India is currently facing two crises along its northern borders, neither of which have anything to do with Covid-19. In Ladakh, the Indian Army appears to be involved in a stand-off against Chinese troops at several points along the disputed Line of Actual Control. At the same time, on Sunday, the Nepal government tabled a Constitution Amendment Bill that would alter the map of the country to include hundreds of kilometres of Indian territory.
The Indian Army Chief suggested that both these issues are connected – an insensitive comment that did not help matters in Kathmandu. Yet, they present two distinct problems for New Delhi to tackle.
On Nepal, the Indian government seems to be stuck in the past.
New Delhi seems miffed by Nepal Prime Minister KP Sharma Oli’s tactic of drumming up nationalistic sentiments within the country as a means of putting pressure on its larger neighbour – even though it is an approach India’s ruling Bharatiya Janata Party is fond of using at home. India would rather Kathmandu settle this friction through diplomatic talks, paying respect to New Delhi’s role as the dominant power in South Asia.
Yet, as Indian Express’ C Raja Mohan writes, “It makes no sense for Delhi to hanker after a ‘special relationship’ that a large section of Kathmandu does not want.” The Ministry of External Affairs, which is now making last-minute efforts to prevent the map being approved by Nepal’s Parliament, has struggled to handle Kathmandu over the last few years, as China’s influence has grown.
It would be prudent for New Delhi to acknowledge that discomfort at the very idea of Indian hegemony is a major driver of Nepal politics, one that offers Beijing an opening. India’s ministry of external affairs must instead push for a reset in engagement based on interests that are common to both sides.
The Chinese issue is more complex, though nearly a month after the initial clashes between the two armies in Ladakh, the Indian government has only offered a limited acknowledgment of how serious the issue really is.

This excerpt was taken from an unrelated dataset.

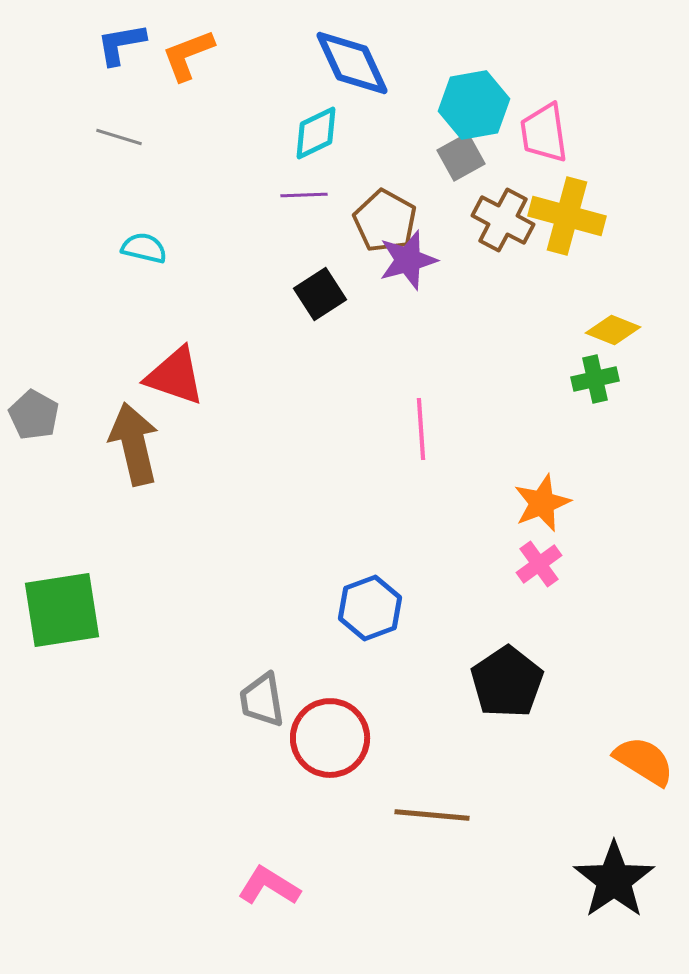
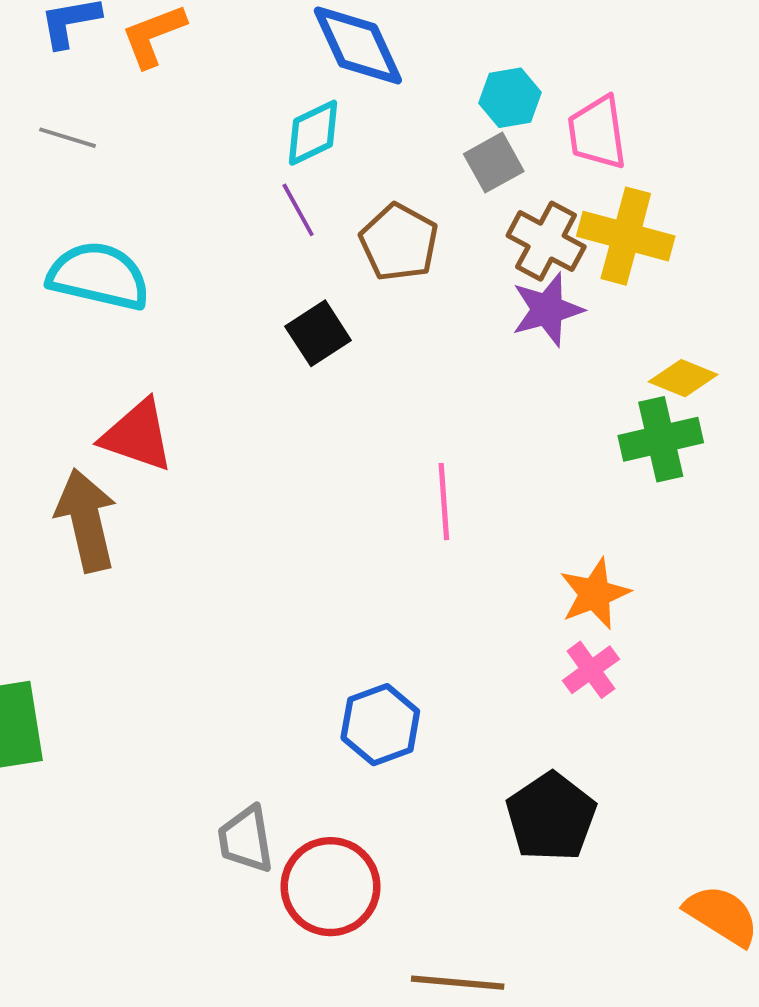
cyan hexagon: (474, 105) -> (510, 98), size x0.7
purple line: (304, 195) -> (298, 210), turned 63
cyan semicircle: (144, 248) -> (99, 276), size x1.8
purple star: (408, 260) -> (547, 310), moved
green cross: (595, 379) -> (661, 439), size x1.4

Though it may be wise for New Delhi to avoid coming out strongly against Beijing in public statements, giving both sides the political space to de-escalate from the stand-off, the Indian government cannot ignore the fact that the BJP has built up Prime Minister Narendra Modi’s image as being a leader who gives no quarter.
Modi’s party has done little to create the space for a public conversation about the borders that involves anything other than “56-inch rocks” (the purported width of the prime minister’s chest) and “ghar mein ghus ke marenge” (we will come into your house and attack you).

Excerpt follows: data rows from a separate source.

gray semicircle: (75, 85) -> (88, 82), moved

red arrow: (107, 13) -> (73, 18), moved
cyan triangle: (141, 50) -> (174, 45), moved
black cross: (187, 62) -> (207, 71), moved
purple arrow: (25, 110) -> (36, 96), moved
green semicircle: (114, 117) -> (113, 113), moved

The emergence of a video showing Indian troops challenging Chinese soldiers sparked an alarmed reaction from the Indian Army “We strongly condemn attempts to sensationalise issues impacting national security,” it said in a statement, claiming that any “attempt to link [the video] with the situation on the Northern borders is malafide”. Chinese social media accounts passed around another photo, showing injured Indian soldiers, some of whom had rope tied around their legs.

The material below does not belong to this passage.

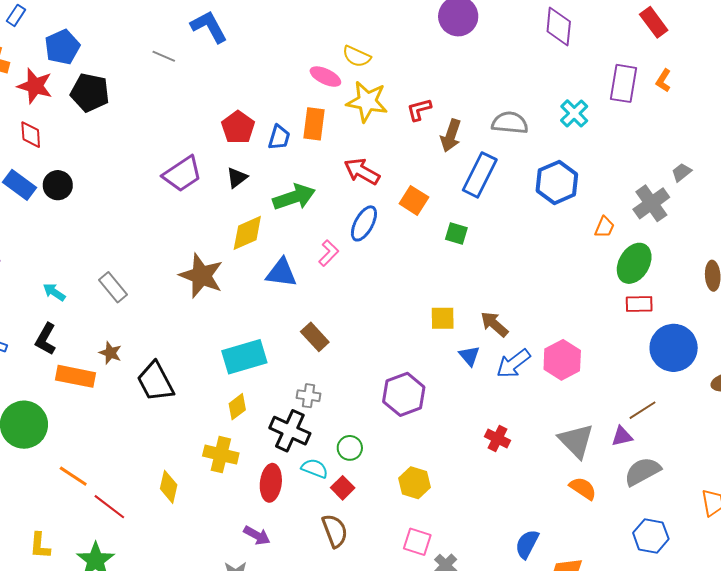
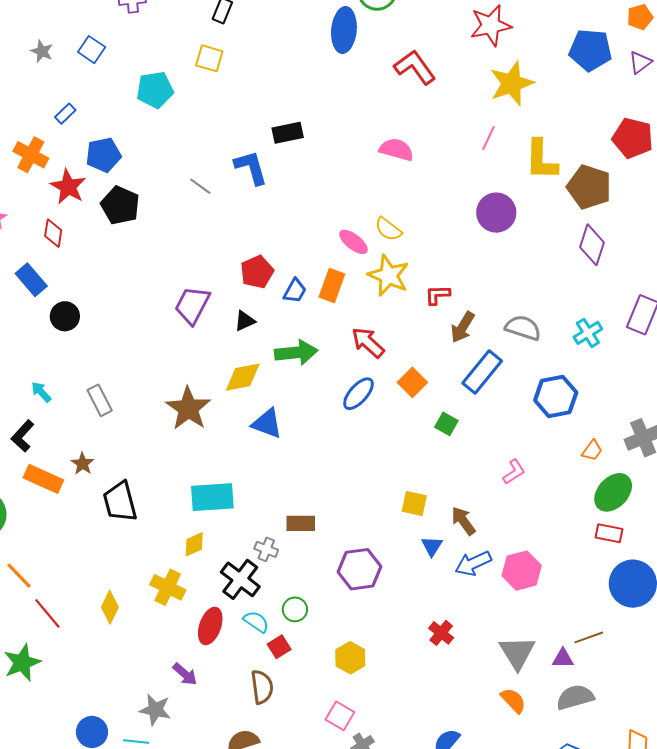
purple trapezoid: (182, 174) -> (192, 305), turned 138
black circle: (58, 185) -> (65, 316), moved
pink L-shape: (329, 253) -> (514, 472), moved
brown rectangle: (315, 337) -> (301, 523), moved, turned -60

The authenticity of these leaks may be contested, but their effect – to whip up bellicose sentiment – is uncontested.
Even as it stands firm against Chinese incursions on the Line of Actual Control and India’s right to build infrastructure along the border, New Delhi needs to create the domestic space for a broader set of responses – whether military or diplomatic – without making them seem either as weakness or as a declaration of war. The government also needs to examine questions around intelligence and operational failures – which some are being compared to Pakistan’s 1999 Kargil intrusions – that led to this situation int the first place.
China’s incursionary actions, even as the world is dealing with a pandemic that Beijing could have done more to contain, are deplorable. But India’s comments by senior officers like “China stabbed us in the back” seem to betray a naivety about the India-Chinese relationship. Meanwhile, New Delhi is pushing back against Chinese investments and its Hindutva supporters as pushing for Indians to boycott Chinese goods.
“Unless India is able to find an effective counter-strategy to this pattern of Chinese behaviour,” writes former foreign secretary Shyam Saran, “incidents of the kind we have seen at many points on LAC are not only likely to continue but to intensify.”